One of the problems that can arise in English classes taught in an EFL setting is that students—particularly non-English majors—may or may not understand why they need to be enrolled in an English class. Their view of English class may be achievement-based—or perhaps even fulfillment-based—rather than acquisition-based (Nezhad, 2008; Cheng & Dörnyei, 2007, Sampson, 2012). In many parts of Asia, although the use of English is prevalent—being used in signs, products and advertisements—there is often little or no opportunity to use English outside of the classroom. Consequently, English class is viewed as a requisite hindrance, as Chen, Warden and Chang (2005) so aptly point out (p. 610).
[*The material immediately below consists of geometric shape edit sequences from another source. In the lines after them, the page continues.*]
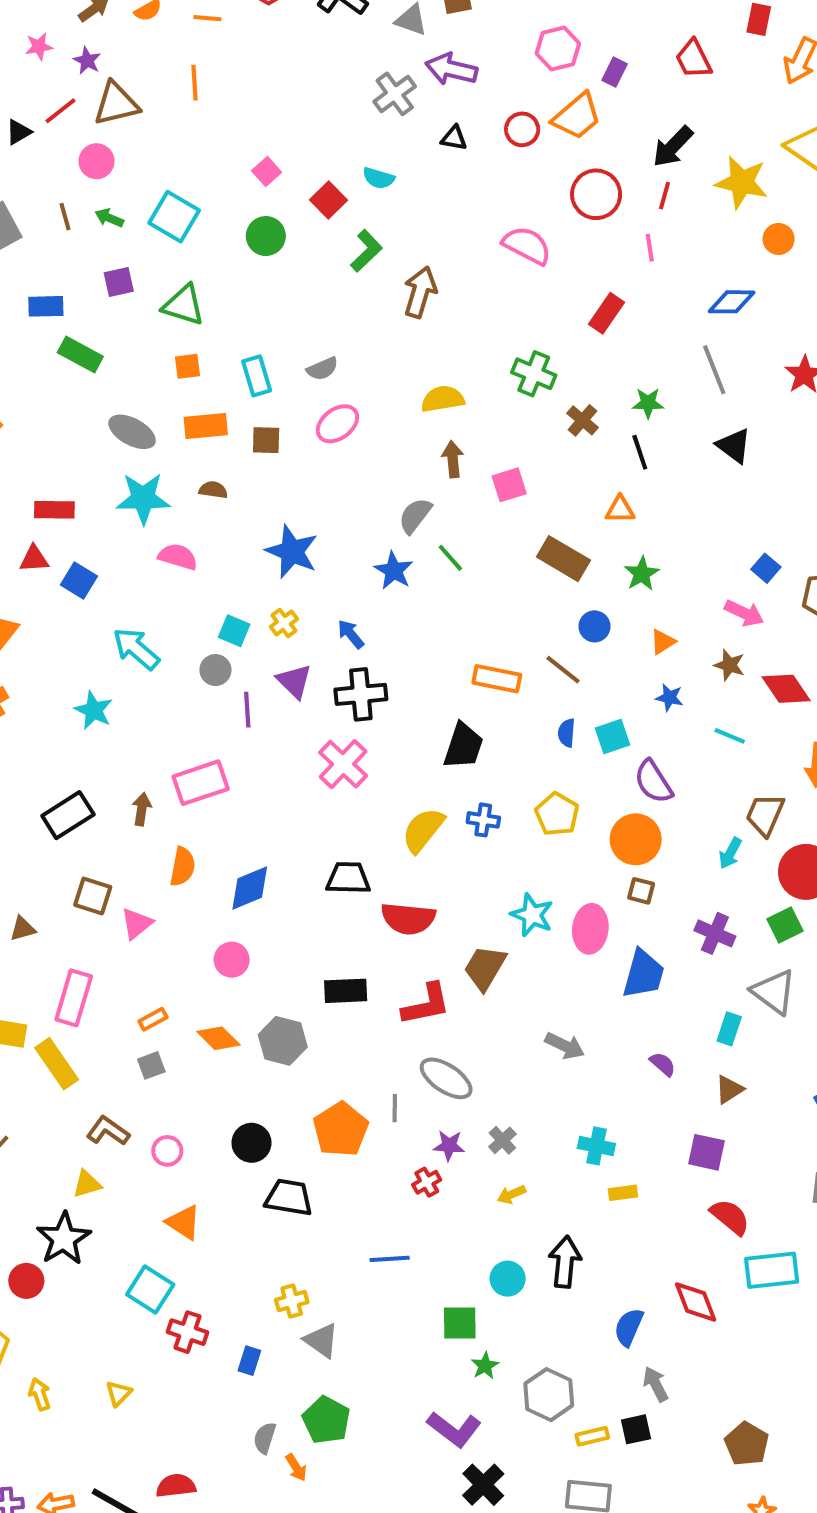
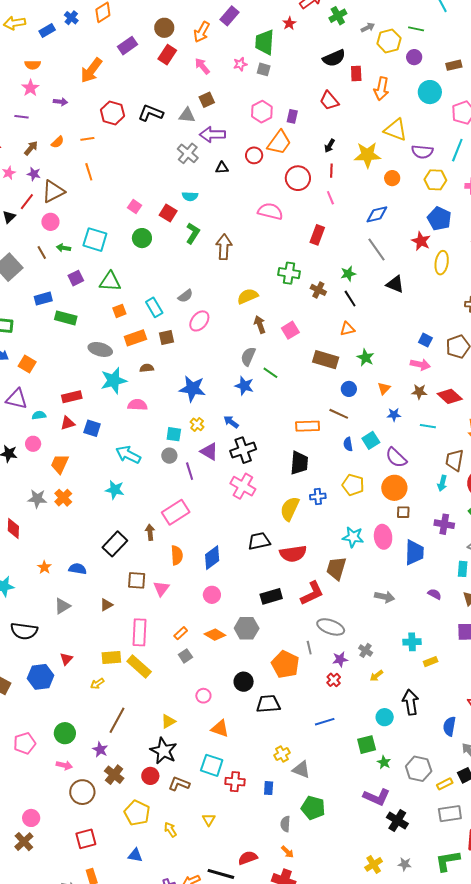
black arrow: (673, 147) -> (330, 146), size x0.6
brown L-shape: (108, 1131) -> (179, 784), moved
orange arrow: (296, 1467) -> (287, 852), moved

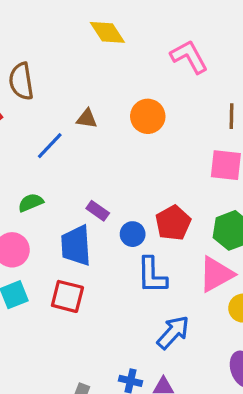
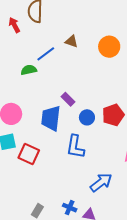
green semicircle: (31, 203) -> (29, 70), moved
blue L-shape: (152, 275) -> (75, 147), moved
red square: (67, 296) -> (29, 154), moved

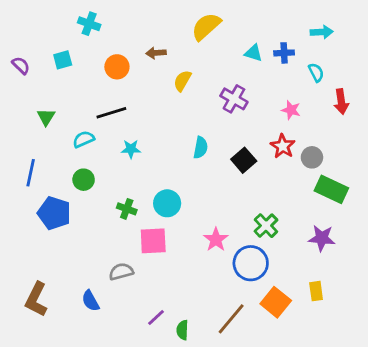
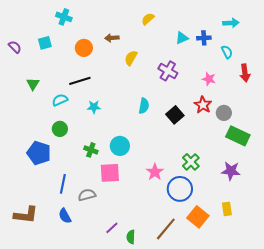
yellow semicircle: (206, 26) -> (148, 19), size x0.6
cyan triangle: (253, 53) -> (182, 38), turned -40
blue line: (31, 173) -> (63, 184), moved
brown L-shape: (36, 299) -> (26, 215), turned -110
...settings where English is a foreign language (EFL) often present little or no opportunity to use English outside of the classroom. Even when the environment’s broadcast and print media use English, people have very little incentive to access such input.

Additionally, students may have learned from their experiences that stimulating language learning classes may be subservient to academic achievement. Indeed, as Cheng and Dörnyei (2007) have pointed out, language teachers from a variety of settings in Taiwan assigned little importance to creating interesting tasks for students. Savignon and Wang (2003) have suggested that the focus on grammar exercises—apparently still common in Taiwan despite students’ desires for more communicative language classes—is at the heart of the problem.

The way in which teachers are perceived by students may also influence students’ perceptions of English language learning. In Confucian-heritage societies such as Japan and Taiwan classroom behavior by students may be influenced by their instilled beliefs: 1) a view that teachers are supreme authorities, 2) information and knowledge should be passed down to them from the teacher, and 3) the classroom is a somber place, so attentive students are to behave quietly and respectfully. Because of the potential for embarrassment caused by making errors in front of peers and teachers, students may be reticent to speak in the TL (Tsui, 1996; Sampson, 2012). Tsui (1996) adds that students with lower English proficiencies are the most apt to refrain from participating in a noticeable manner in an English class for fear of being laughed at.